(“РАЦИОНАЛИСТЫ и БЕЗУМЦЫ” – окончание)
Ту самую Землю, в которой Лавкрафт видел унаследованное от жутких чудовищ пространство, Верн наблюдал из гондол воздушных шаров и изнутри летящих на Луну снарядов. Он подчинял ее себе с помощью подводных лодок и в ходе путешествия к ее центру или пытался укротить с помощью дерзновенно воссозданной цивилизации и повторно сделанных изобретений, как это выглядит в «Таинственном острове». Вообще-то писатели не конфликтуют друг с другом – оптика Верна не исключает видения Лавкрафта.
Тем более что, занимаясь своими разработками, Верн стал замечать горькие и удивительные вещи. Успех у его героев достигается путем беспощадного соперничества, жестокой борьбы и напряженного драматизма. Даже в произведениях, предназначенных для детского чтения («Два года каникул», «Пятнадцатилетний капитан») появляются действующие лица, отмеченные злом, безумием.
Иррациональную враждебность к роду человеческому испытывает персонаж романа «Пятьсот миллионов бегумы», который использует технику в разрушительных целях.
В 1886 году верновский Робур-завоеватель выступает как конструктор великолепного «Альбатроса», а восемнадцать лет спустя он превращается в средоточие зла как Властелин мира.

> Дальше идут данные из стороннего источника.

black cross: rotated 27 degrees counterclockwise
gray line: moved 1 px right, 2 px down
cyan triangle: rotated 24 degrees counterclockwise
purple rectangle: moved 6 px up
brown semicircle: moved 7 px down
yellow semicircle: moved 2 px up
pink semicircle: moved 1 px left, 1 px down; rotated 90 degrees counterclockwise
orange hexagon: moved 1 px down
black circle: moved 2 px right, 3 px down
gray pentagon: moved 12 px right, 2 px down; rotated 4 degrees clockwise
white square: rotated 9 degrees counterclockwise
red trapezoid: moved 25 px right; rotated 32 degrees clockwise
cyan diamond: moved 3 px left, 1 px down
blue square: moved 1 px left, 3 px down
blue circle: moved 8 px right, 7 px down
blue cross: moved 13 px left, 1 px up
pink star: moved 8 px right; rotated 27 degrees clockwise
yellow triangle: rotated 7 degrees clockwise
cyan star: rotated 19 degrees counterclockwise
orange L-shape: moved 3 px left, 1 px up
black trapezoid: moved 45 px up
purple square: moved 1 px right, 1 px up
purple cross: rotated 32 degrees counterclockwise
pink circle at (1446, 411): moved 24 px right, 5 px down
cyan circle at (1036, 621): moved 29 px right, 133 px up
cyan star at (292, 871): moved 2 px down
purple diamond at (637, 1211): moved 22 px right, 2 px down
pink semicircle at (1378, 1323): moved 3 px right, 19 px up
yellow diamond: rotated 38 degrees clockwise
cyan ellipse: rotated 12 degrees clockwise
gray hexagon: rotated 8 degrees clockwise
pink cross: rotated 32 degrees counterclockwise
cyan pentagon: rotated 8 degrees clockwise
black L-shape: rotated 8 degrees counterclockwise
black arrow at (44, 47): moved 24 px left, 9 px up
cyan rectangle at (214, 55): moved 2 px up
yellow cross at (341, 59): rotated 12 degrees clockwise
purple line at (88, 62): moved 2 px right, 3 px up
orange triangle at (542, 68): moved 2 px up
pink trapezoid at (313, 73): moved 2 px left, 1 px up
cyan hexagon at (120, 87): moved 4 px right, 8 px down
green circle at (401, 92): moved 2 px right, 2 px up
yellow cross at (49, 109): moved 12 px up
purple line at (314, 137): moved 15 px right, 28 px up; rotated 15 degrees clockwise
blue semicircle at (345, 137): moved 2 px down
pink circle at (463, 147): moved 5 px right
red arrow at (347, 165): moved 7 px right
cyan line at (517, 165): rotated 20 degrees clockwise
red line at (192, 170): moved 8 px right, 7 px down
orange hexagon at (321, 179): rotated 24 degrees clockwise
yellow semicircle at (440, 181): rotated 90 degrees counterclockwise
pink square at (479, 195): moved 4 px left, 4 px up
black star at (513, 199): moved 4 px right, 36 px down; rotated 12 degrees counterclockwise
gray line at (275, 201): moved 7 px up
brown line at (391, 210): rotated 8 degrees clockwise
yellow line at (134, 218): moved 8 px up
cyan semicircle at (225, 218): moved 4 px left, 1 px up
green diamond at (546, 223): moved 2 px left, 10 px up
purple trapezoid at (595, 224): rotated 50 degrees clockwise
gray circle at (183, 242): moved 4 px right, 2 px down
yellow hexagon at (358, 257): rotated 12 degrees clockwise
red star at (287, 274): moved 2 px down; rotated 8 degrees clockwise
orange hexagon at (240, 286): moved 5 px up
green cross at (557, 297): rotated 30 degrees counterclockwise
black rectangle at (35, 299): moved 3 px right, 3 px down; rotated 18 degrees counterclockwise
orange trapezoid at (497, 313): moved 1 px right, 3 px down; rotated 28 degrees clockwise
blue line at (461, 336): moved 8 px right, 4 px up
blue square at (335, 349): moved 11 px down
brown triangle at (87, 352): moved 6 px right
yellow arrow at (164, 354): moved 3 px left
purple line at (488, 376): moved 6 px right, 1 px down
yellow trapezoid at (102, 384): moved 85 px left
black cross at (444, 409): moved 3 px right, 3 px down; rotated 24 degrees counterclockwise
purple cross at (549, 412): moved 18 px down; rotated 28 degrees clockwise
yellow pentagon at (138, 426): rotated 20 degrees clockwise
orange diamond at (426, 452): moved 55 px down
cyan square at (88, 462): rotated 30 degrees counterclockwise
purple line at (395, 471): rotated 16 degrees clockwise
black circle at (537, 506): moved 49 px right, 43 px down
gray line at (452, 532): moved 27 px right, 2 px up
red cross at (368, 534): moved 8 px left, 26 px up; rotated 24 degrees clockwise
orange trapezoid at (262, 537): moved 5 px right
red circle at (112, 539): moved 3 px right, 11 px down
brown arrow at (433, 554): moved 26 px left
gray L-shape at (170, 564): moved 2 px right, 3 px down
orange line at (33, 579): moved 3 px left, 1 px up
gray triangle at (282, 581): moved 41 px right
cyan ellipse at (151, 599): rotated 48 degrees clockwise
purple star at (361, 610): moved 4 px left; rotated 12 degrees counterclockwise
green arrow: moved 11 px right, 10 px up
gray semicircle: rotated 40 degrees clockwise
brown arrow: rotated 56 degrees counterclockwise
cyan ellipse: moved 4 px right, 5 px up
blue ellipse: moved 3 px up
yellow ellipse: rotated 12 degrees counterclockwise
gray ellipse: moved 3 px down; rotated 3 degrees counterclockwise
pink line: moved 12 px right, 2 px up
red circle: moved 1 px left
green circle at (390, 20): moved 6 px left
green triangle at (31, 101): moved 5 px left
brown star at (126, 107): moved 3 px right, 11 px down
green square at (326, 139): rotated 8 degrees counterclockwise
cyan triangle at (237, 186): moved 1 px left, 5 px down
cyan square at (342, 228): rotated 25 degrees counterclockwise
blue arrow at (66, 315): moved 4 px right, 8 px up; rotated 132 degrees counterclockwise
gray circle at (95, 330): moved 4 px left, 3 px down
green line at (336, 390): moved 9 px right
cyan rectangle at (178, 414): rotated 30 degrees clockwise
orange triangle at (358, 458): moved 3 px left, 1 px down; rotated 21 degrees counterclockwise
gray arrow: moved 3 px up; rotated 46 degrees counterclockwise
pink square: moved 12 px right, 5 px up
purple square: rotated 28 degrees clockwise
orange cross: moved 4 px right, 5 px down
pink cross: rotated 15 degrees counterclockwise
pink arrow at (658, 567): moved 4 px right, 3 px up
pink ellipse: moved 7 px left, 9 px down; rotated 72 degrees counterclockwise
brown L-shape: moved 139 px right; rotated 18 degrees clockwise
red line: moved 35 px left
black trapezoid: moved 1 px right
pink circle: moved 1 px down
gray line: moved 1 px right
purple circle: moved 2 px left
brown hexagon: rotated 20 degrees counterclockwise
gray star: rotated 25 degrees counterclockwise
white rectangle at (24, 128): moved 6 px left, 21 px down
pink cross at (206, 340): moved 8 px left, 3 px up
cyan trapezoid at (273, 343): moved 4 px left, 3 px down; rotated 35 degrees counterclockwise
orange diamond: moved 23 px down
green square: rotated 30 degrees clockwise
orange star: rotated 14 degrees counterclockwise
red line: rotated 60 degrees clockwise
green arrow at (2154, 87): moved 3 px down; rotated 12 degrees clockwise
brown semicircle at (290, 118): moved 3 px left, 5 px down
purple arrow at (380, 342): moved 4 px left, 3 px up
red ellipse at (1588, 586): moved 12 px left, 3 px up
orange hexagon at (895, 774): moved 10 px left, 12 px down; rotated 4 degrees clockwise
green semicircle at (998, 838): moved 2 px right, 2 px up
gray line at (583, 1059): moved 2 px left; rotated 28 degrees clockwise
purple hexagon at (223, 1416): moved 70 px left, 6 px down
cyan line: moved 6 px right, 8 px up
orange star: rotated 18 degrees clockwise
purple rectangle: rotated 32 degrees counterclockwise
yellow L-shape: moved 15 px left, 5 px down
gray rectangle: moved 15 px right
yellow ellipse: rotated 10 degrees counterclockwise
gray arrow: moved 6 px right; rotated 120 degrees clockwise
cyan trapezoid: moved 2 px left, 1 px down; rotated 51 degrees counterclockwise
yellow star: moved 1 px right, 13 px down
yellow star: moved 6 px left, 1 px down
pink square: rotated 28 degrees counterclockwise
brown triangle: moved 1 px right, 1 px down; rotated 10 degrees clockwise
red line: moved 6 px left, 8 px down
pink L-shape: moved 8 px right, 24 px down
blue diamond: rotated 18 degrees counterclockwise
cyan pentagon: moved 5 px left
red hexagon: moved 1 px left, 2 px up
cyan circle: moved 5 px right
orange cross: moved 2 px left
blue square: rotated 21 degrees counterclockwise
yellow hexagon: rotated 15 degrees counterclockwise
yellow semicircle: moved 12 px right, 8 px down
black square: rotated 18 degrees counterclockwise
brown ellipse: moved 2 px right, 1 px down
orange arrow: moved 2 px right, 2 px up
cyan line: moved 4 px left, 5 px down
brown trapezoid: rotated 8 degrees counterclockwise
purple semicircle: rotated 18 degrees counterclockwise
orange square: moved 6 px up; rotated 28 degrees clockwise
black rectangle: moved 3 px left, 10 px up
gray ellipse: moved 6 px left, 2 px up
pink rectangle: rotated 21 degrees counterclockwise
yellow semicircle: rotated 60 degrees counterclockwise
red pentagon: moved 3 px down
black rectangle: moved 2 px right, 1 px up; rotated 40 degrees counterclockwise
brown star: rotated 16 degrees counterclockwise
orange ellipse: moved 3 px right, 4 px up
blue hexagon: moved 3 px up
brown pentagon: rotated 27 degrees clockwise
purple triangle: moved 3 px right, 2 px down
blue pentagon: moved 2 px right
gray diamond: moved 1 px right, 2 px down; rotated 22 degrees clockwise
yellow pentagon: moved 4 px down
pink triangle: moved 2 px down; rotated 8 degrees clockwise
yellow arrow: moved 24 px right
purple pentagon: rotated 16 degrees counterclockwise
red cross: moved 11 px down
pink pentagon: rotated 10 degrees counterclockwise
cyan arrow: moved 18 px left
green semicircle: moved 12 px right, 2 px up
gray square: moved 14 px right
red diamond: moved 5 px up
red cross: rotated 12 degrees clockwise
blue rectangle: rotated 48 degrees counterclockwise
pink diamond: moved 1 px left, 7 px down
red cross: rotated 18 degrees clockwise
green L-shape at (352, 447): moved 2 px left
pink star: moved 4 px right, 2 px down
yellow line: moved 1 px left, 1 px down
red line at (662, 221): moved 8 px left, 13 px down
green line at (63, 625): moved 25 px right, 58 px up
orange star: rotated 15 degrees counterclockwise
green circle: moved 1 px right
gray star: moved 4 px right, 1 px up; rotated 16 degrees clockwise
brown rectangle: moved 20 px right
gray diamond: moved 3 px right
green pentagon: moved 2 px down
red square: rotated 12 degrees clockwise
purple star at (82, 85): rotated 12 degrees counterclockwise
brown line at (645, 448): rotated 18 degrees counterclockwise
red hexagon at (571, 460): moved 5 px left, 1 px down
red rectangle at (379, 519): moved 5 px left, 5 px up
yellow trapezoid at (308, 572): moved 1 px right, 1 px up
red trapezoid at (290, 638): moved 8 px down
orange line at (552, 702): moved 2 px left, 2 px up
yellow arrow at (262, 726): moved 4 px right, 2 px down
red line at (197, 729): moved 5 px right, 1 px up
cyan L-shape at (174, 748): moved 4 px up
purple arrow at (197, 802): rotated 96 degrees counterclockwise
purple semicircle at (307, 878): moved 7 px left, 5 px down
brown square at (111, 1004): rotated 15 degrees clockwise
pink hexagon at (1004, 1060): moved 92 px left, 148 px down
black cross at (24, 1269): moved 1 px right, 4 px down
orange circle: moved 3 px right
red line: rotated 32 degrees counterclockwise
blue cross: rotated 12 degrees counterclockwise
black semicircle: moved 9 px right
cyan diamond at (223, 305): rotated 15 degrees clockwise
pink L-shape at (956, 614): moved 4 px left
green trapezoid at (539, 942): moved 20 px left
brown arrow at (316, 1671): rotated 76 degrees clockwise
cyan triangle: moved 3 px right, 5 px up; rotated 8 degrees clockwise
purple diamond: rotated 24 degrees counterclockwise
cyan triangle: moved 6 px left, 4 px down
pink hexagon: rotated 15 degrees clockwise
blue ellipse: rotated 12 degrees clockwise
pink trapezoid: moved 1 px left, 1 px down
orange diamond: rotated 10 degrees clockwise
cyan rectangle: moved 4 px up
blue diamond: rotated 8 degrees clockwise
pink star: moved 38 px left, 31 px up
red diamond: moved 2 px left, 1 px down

Недавно открыли во Франции (1989) и издали у нас (1997) отвергнутую издателем юношескую повесть Жюля Верна «Париж в ХХ веке». Из этой книжки выглядывает лик катастрофиста, немного в стиле Виткация, пораженного технализацией жизни и развитием промышленности.
Индустриализация, которой Верн восхищается в других своих произведениях, здесь угнетает индивидуума, рвет связи между людьми, уничтожает культуру, ведет к угнетению духа и метафизических чувств… Это правда, что ужас всегда аллегоричен, но и SF – также.
Это удивительное литературное открытие санкционирует вписанную в фантастическую литературу закономерность. Когда за окном клубятся демоны, писатели грезят об увеличительном стекле и вооруженном им оке, когда же мы живем в невыносимо рационализованном мире, все надежды возлагаем на… демонов. Если нам хорошо, мы помним, что может быть плохо. В этом и выражается реакция литературы на перемены в мире и на себя саму. Мы находим в этом дух эпохи и индивидуальные предпочтения, одержимости, поиски, сумасшествия.
Следует, значит, сказать, что любители твердой SF, искоса глядящие на horror, на варварскую магию фэнтези; что сторонники фэнтези, отметающие научные претензии SF… все они нарушают законы сообщества, созданного и названного Гернсбеком, который семьдесят лет назад установил, что SF должна руководствоваться правилом сложения, а не вычитания. Фантастика именно потому сумела литературно противопоставить себя рациональным и безумным временам, что нашла поле деятельности (и публичность) для своих мудрецов и сумасшедших.
Творцы линии Жюля Верна (Кларк, Лем, Азимов, отчасти Дик, наверняка Гибсон) занялись влиянием техники на ситуацию в целом. Литературные потомки Герберта Уэллса (Брэдбери, Оруэлл, Стругацкие, Зайдель) показали фиксацию социумов. Продолжатели Эдгара Аллана По, Лавкрафта, Бирса – такие как Кинг, Баркер, Страуб, но также вновь Брэдбери и Дик — рисовали жуткие фантасмагории, открывая, что за все проблемы и хлопоты темная и светлая стороны нашей души в ответе. Никого и ничего не удастся извлечь из этой пирамиды без утраты комплектности интеллектуального диагноза, без разрушения художественной полноты. Ни одному из писателей нельзя отказать в очевидном или скрытом влиянии на других писателей.
Те же ли чувства мы испытывали бы к каждому из названных писателей в литературных салонах – это уже совершенно другая и, по большому счету, лишенная значения история.